The first thing to note is that the Hash() function mentioned in this code is actually a SHA256 double hash. (You can look into the code for yourself to validate this.)

The code appears to iterate over a vector of transactions and pushes their hashes into a vector representing the nodes of the Merkle tree. It then loops in such a manner that it appears to hash adjacent transaction hashes together (if an adjacent node is available — if one isn’t, the node is concatenated with itself). So if there are 3 transactions (nSize=3), [1, 2, 3]. The first pass of the outer loop, nSize = 3, you get an inner loop where there’s a hash of the hash computed over the hashes of element 1 and element 2 (we’ll call it dhash[1,2]), then a hash of the hash of element 3 concatenated with itself (dhash[3,3]). The variable j increments forward, so that on the next loop iteration, the double hash of dhash[1,2] and dhash[3,3] (both from the previous iteration) is computed, etc., etc. and the process continues until the tree gets built within a vector. The last node (vMerkelTree.back()) ends up being the root hash.

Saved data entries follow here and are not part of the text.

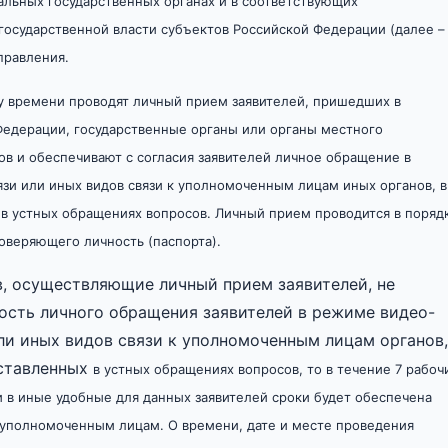
льных государственных органах и в соответствующих
государственной власти субъектов Российской Федерации (далее –
правления.
му времени проводят личный прием заявителей, пришедших в
едерации, государственные органы или органы местного
в и обеспечивают с согласия заявителей личное обращение в
язи или иных видов связи
к уполномоченным лицам иных органов, в
в устных обращениях вопросов. Личный прием проводится в поряд
оверяющего личность (паспорта).
в, осуществляющие личный прием заявителей, не
ность личного обращения заявителей в режиме видео-
или иных видов связи к уполномоченным лицам органов,
оставленных
в устных обращениях вопросов, то в течение 7 рабоч
 в иные удобные для данных заявителей сроки будет обеспечена
уполномоченным лицам. О времени, дате и месте проведения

When I queried some people on various forums as to the necessity of the double hash as opposed to a single hash, they claimed it was desirable as a means of increasing the cost of calculation within the bitcoin framework.

Interesting, right? I hope to look more into the transaction mechanisms as I dig further into the system. Nevertheless, the exercise of going through the code to construct the Merkle Tree was educational and enlightening.